We didn’t see any elephants when we were in Burma. Most likely they are all in Thailand carting tourists through the jungle. That’s what I was told when I was carted through the jungle on top of an elephant.
The Thai people love elephants. There are elephant statues everywhere. Their elephants no longer work the teak forests as the Thai forests have been over cut. I saw a magazine article about the terrible straits of elephants used on the beaches of Thailand. The hot sun dries their hide and the hot sands burn their feet and I don’t know what all, but I cannot get the image of elephants with burned feet out of my mind.
My daughter did an essay on elephants when she was in junior high and I learned a lot from her. Elephants have many endearing traits such as caring for a herd member when they are ill and burying them when they die. As if that weren’t enough to make you love them, they can peel a banana with their feet!

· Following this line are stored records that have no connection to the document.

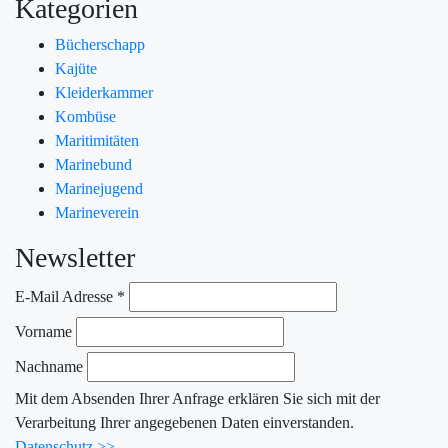
Kategorien
Bücherschapp
Kajüte
Kleiderkammer
Kombüse
Maritimitäten
Marinebund
Marinejugend
Marineverein
Newsletter
E-Mail Adresse
*
Vorname
Nachname
Mit dem Absenden Ihrer Anfrage erklären Sie sich mit der
Verarbeitung Ihrer angegebenen Daten einverstanden.
Datenschutz >>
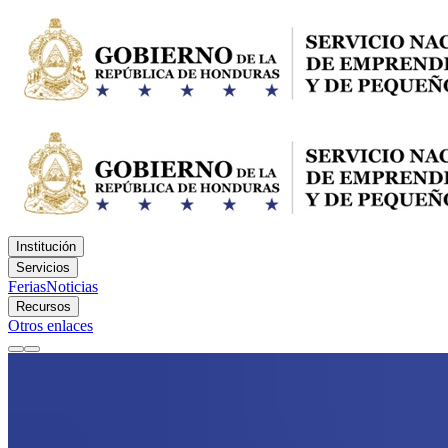
Institución
Servicios
Ferias
Noticias
Recursos
Otros enlaces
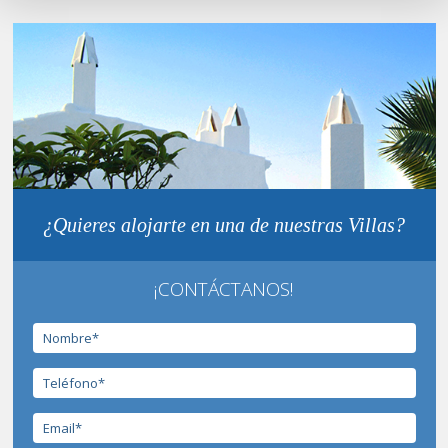
¿Quieres alojarte en una de nuestras Villas?
¡CONTÁCTANOS!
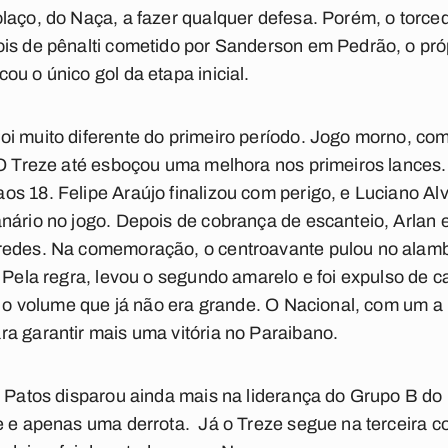
olaço, do Naça, a fazer qualquer defesa. Porém, o tor
ois de pênalti cometido por Sanderson em Pedrão, o pró
u o único gol da etapa inicial.
oi muito diferente do primeiro período. Jogo morno, c
 O Treze até esboçou uma melhora nos primeiros lances.
s 18. Felipe Araújo finalizou com perigo, e Luciano Al
nário no jogo. Depois de cobrança de escanteio, Arlan 
redes. Na comemoração, o centroavante pulou no alamb
. Pela regra, levou o segundo amarelo e foi expulso de 
ou o volume que já não era grande. O Nacional, com um a
a garantir mais uma vitória no Paraibano.
e Patos disparou ainda mais na liderança do Grupo B d
e e apenas uma derrota. Já o Treze segue na terceira 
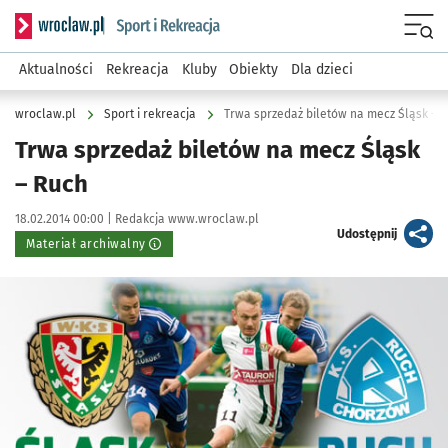
Serwis informacyjny wroclaw.pl podserwis: Sport i rekreacja
Menu
Aktualności
Rekreacja
Kluby
Obiekty
Dla dzieci
wroclaw.pl
Sport i rekreacja
Trwa sprzedaż biletów na mecz Śląsk – 
Trwa sprzedaż biletów na mecz Śląsk
– Ruch
Data publikacji:
Autor:
18.02.2014 00:00 |
Redakcja www.wroclaw.pl
artykuł
Udostępnij
Materiał archiwalny
Kliknij, aby powiększyć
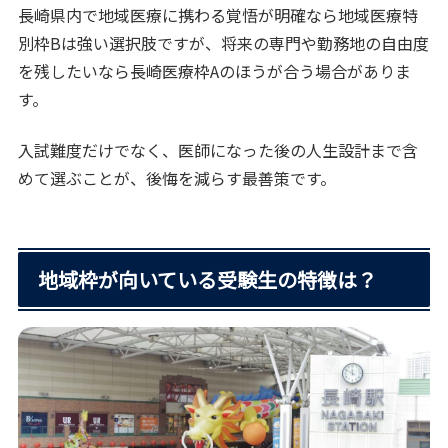
長崎県内で地域医療に携わる覚悟が明確なら地域医療特
別枠Bは強い選択肢ですが、将来の専門や勤務地の自由度
を残したいなら長崎医療枠Aのほうが合う場合がありま
す。
入試難度だけでなく、医師になった後の人生設計まで含
めて選ぶことが、後悔を減らす最善策です。
地域枠が向いている受験生の特徴は？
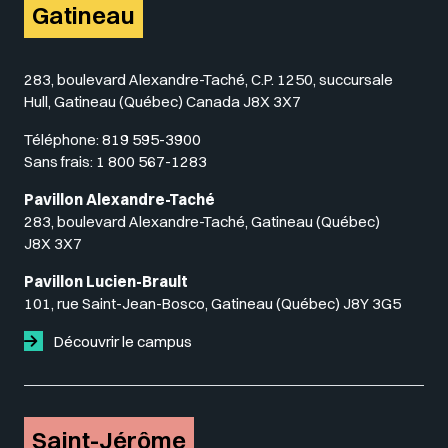
Gatineau
283, boulevard Alexandre-Taché, C.P. 1250, succursale
Hull, Gatineau (Québec) Canada J8X 3X7
Téléphone:
819 595-3900
Sans frais:
1 800 567-1283
Pavillon Alexandre-Taché
283, boulevard Alexandre-Taché, Gatineau (Québec)
J8X 3X7
Pavillon Lucien-Brault
101, rue Saint-Jean-Bosco, Gatineau (Québec) J8Y 3G5
Découvrir le campus
Saint-Jérôme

When I rode through the jungle, I had to sit on a chair similar to the one on this elephant. At each step, my back hit the back of the chair which was a metal pipe. (My chair was not as nice as the on in the photo above.) I was in agony! But then the mahout jumped down from the elephant and gestured to me to leave the chair and sit behind the elephant’s head. Now that was more like it. The path through the jungle was about 18 inches wide, uphill and downhill, between trees and over streams, over mud slicks and rocks and not once did my elephant stumble. How could he see where he put his feet? That huge body on those huge feet and as nimble as a ballerina. I’ll never forget it.